### Task item
All that is needed is each line of the entries holding the word "Skip", copied as it stands.

### Records supplied
- - - - -
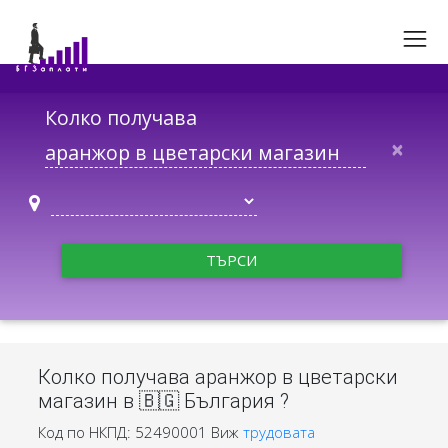
Колко получава
×
ТЪРСИ
Колко получава аранжор в цветарски
магазин в 🇧🇬 България ?
Код по НКПД: 52490001
Виж
трудовата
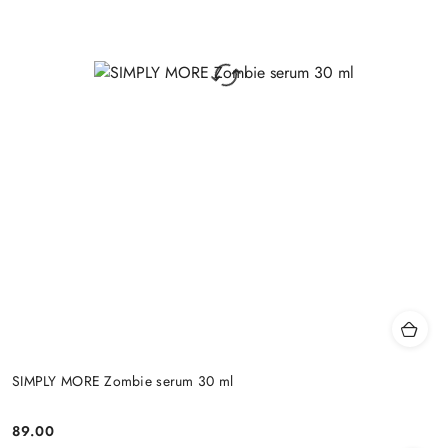
SIMPLY MORE Zombie serum 30 ml
89.00
Cena:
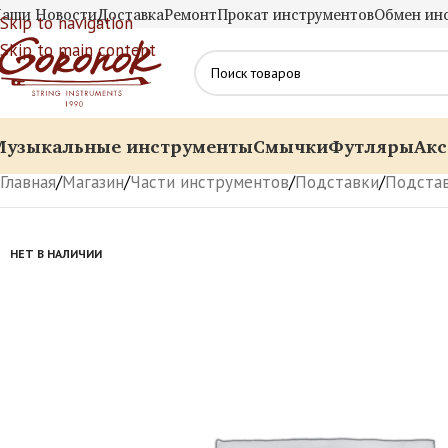
аши Новости
Доставка
Ремонт
Прокат инструментов
Обмен ин
Skip to navigation
Skip to main content
Музыкальные инструменты
Смычки
Футляры
Акс
Главная
/
Магазин
/
Части инструментов
/
Подставки
/
Подстав
НЕТ В НАЛИЧИИ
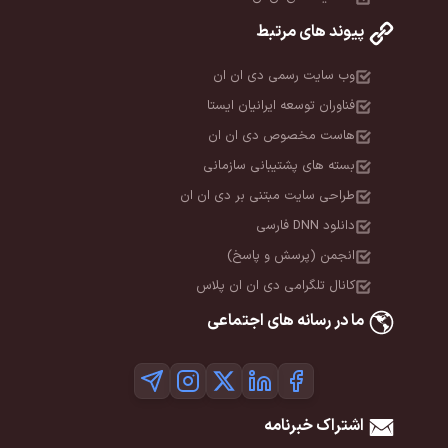
پیوند های مرتبط
وب سایت رسمی دی ان ان
فناوران توسعه ایرانیان ایستا
هاست مخصوص دی ان ان
بسته های پشتیبانی سازمانی
طراحی سایت مبتنی بر دی ان ان
دانلود DNN فارسی
انجمن (پرسش و پاسخ)
کانال تلگرامی دی ان ان پلاس
ما در رسانه های اجتماعی
اشتراک خبرنامه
- - - - -
### Answer space
Skip to navigation
Skip to main content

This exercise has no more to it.